Specifically, in the feature domain, Make-A-Protagonist uses the protagonist mask of the original video to use visual information for the corresponding part of the protagonist, and the language information transformed by DALL-E 2 Prior for the background part:

In the hidden space, Make-A-Protagonist fuses the reasoning results using only visual information and the reasoning results after feature fusion according to the protagonist mask of the original video:

Through the information fusion of feature space and hidden space, the result is more real and more consistent with the visual language expression.

Summary Make-A-Protagonist leads a new video editing framework that makes full use of visual and linguistic information.

The framework provides a solution for independent editing of vision and language, parsing the original video, visual and language information through multiple expert networks, and using video generation network and mask-based sampling strategy to integrate these information.
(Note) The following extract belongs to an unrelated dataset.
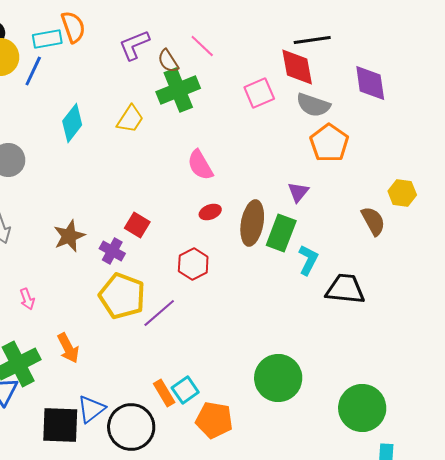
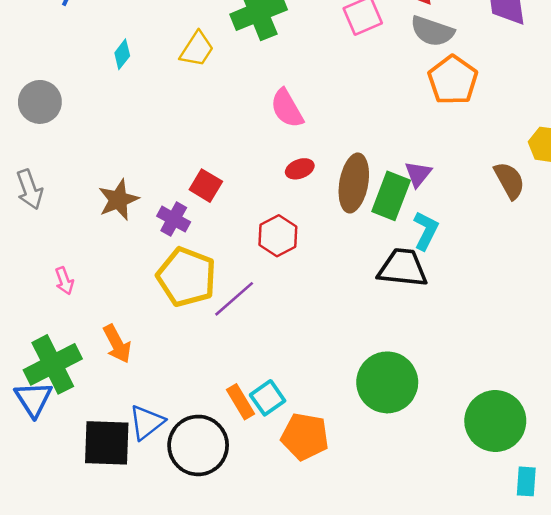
cyan diamond: (72, 123) -> (122, 54), size x0.6
purple triangle: (298, 192) -> (418, 174), moved
black trapezoid: (345, 289) -> (403, 268), moved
Make-A-Protagonist shows excellent video editing ability and can be widely used in protagonist editing, background editing and Wensheng video tasks with specific protagonists.

The emergence of Make-A-Protagonist brings new possibilities to the field of video editing. It creates a flexible and innovative tool for users to edit and shape video content in an unprecedented way.

Both professional editors and creative enthusiasts can create unique and wonderful visual works through Make-A-Protagonist.

Reference:

Https://make-a-protagonist.github.io/

This article comes from the official account of Wechat: Xin Zhiyuan (ID:AI_era)

Welcome to subscribe "Shulou Technology Information " to get latest news, interesting things and hot topics in the IT industry, and controls the hottest and latest Internet news, technology news and IT industry trends.

*The comments in the above article only represent the author's personal views and do not represent the views and positions of this website. If you have more insights, please feel free to contribute and share.